[Saved entries]
· · ·

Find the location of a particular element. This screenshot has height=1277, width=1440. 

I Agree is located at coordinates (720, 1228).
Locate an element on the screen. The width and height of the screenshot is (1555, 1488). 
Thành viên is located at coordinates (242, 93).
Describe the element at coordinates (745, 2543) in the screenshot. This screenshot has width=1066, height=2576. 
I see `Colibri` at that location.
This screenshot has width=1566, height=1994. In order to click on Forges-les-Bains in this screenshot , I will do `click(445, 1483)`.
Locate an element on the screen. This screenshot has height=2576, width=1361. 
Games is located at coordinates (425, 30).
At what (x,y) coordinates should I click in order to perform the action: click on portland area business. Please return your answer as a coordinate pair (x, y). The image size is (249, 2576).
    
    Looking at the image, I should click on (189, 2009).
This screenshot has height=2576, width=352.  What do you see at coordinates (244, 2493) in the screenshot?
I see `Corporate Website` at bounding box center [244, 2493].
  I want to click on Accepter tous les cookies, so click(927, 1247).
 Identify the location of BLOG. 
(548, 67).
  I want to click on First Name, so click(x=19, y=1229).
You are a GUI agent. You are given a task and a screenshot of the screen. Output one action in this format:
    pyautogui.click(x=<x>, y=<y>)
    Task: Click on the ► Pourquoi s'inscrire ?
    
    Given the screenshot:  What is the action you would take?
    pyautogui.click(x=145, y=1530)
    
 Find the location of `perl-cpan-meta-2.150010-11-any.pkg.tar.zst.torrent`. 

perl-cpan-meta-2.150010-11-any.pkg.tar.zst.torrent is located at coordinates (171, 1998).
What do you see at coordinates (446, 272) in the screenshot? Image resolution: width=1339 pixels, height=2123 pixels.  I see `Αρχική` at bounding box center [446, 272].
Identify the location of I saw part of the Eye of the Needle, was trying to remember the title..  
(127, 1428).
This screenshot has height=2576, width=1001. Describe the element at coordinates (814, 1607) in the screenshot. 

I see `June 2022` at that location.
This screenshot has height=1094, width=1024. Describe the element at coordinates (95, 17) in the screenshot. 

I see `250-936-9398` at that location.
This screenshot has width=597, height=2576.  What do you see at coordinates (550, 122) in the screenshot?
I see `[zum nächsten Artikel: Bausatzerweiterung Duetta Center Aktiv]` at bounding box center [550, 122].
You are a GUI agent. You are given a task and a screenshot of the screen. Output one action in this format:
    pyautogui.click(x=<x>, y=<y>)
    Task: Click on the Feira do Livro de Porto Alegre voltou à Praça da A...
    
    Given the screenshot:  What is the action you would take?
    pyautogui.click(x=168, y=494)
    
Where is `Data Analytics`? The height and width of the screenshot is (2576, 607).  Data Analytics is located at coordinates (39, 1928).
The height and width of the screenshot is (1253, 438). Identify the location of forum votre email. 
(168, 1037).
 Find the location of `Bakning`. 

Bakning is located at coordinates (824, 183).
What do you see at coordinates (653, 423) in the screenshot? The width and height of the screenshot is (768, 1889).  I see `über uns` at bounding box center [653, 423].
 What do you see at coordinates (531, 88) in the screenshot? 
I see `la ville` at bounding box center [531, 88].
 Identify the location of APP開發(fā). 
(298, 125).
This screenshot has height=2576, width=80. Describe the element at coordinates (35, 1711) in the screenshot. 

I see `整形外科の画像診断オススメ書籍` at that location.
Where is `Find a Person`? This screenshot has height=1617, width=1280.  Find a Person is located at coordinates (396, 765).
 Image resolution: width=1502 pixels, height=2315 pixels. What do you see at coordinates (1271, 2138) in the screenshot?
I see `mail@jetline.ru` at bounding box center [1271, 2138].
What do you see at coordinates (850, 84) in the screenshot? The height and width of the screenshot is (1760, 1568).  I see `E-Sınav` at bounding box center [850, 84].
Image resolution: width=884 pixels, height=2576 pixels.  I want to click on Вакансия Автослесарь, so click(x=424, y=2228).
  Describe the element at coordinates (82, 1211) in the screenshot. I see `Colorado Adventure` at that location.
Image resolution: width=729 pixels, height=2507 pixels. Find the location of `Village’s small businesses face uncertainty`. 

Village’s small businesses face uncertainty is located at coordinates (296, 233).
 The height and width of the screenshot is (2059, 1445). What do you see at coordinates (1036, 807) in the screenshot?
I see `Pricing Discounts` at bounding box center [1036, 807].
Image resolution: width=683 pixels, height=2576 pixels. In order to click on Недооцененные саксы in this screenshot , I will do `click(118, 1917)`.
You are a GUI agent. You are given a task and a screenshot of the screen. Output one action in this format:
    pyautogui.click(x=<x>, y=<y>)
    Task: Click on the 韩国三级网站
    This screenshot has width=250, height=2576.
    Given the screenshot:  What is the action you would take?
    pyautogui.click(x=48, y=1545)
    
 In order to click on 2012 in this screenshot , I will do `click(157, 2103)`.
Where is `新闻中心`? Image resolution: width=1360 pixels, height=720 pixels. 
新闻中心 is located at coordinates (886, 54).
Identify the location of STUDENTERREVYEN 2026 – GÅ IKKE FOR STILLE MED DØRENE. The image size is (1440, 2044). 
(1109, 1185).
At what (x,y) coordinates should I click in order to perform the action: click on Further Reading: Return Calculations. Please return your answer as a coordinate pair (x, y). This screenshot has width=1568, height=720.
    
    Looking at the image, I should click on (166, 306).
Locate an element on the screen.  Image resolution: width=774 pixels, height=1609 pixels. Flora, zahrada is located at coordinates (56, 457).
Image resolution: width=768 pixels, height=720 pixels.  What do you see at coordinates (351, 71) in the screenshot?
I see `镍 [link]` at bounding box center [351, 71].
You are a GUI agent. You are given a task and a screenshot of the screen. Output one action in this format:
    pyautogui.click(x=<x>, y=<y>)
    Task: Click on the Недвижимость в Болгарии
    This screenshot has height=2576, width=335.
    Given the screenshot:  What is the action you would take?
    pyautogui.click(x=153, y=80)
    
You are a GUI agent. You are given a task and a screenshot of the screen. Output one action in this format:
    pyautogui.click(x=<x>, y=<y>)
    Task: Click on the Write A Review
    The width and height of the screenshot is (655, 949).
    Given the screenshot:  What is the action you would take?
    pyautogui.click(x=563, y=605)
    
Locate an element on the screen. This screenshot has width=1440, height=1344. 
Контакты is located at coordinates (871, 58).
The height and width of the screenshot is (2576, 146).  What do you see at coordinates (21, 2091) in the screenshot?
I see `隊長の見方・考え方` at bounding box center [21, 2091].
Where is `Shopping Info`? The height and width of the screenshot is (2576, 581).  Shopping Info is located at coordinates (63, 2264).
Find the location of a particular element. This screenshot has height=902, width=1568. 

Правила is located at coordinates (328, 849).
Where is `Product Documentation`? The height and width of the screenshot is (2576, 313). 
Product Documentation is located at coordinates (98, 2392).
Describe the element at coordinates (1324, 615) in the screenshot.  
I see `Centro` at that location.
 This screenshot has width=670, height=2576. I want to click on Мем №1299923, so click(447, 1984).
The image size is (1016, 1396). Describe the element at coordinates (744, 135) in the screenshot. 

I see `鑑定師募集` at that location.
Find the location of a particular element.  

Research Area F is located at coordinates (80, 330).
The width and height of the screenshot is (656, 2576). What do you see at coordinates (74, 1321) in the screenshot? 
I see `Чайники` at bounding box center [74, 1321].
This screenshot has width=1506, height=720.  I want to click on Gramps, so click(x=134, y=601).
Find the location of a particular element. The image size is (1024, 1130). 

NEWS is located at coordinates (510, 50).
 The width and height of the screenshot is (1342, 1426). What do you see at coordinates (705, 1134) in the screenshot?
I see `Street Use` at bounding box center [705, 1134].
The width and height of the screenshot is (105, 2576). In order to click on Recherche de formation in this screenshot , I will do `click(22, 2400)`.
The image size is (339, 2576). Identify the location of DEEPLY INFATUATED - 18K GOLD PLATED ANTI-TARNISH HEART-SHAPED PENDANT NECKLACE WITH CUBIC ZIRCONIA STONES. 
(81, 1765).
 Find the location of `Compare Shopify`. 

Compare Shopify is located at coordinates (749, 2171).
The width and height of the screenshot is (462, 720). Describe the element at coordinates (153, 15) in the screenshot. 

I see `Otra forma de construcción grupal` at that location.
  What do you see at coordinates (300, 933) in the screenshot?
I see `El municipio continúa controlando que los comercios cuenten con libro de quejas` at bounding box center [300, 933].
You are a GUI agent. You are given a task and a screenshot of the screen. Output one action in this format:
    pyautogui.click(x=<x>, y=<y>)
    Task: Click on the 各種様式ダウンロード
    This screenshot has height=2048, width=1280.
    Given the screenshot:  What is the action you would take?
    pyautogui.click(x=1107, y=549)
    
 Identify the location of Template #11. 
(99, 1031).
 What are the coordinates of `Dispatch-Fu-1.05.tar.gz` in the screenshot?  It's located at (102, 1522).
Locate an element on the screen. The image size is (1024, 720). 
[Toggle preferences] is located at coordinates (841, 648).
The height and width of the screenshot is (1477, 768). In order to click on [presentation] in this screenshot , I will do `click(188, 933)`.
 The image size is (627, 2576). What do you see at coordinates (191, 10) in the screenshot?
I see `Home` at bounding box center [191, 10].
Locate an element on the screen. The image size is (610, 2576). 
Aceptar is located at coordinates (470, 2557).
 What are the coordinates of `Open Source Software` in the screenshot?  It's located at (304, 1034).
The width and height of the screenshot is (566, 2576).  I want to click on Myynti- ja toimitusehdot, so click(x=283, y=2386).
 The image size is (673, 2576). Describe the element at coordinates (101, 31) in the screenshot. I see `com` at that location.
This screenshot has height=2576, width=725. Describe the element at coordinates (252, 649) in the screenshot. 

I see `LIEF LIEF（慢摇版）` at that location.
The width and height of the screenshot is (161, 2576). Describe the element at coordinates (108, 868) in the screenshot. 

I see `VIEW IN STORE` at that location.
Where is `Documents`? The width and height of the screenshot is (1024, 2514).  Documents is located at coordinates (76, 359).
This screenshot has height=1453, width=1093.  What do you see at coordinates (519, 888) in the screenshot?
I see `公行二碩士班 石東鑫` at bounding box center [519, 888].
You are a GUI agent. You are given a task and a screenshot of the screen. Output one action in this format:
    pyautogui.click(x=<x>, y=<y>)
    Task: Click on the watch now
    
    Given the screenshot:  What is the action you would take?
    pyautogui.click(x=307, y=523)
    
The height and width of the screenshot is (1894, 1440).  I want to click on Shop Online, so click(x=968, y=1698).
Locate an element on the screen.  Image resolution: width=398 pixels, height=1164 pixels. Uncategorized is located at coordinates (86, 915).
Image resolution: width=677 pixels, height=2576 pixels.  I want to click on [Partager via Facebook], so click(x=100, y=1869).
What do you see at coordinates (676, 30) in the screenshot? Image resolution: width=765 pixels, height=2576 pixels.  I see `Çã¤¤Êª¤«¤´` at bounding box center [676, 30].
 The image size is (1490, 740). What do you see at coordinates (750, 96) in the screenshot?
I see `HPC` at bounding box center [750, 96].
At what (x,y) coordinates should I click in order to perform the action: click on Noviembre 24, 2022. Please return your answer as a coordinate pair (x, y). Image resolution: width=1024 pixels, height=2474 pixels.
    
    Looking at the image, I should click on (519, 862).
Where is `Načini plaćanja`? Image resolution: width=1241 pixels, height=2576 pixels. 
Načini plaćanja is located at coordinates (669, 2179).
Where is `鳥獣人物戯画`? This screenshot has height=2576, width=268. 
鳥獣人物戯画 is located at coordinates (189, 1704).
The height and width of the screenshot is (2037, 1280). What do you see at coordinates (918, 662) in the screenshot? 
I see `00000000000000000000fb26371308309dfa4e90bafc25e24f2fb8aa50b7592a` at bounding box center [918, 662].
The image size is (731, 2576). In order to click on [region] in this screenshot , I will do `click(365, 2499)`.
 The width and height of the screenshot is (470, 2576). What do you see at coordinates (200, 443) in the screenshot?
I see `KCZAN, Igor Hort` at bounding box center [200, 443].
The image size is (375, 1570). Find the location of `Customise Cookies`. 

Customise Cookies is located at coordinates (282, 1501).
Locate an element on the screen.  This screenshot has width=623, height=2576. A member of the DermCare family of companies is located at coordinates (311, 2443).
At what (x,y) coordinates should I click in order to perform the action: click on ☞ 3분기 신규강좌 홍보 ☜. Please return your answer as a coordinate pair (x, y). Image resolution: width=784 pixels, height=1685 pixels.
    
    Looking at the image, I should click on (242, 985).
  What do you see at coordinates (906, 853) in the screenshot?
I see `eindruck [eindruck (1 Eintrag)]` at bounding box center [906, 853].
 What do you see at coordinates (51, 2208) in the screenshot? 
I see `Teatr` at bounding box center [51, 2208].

· · ·

■ **What you should do**: Set down, from the entries above, exactly the lines from the one with "The height and width of the screenshot is (1253, 438)." up to and including the one with "What do you see at coordinates (653, 423)", and no other lines.

■ **Answer**:
The height and width of the screenshot is (1253, 438). Identify the location of forum votre email. 
(168, 1037).
 Find the location of `Bakning`. 

Bakning is located at coordinates (824, 183).
What do you see at coordinates (653, 423) in the screenshot? The width and height of the screenshot is (768, 1889).  I see `über uns` at bounding box center [653, 423].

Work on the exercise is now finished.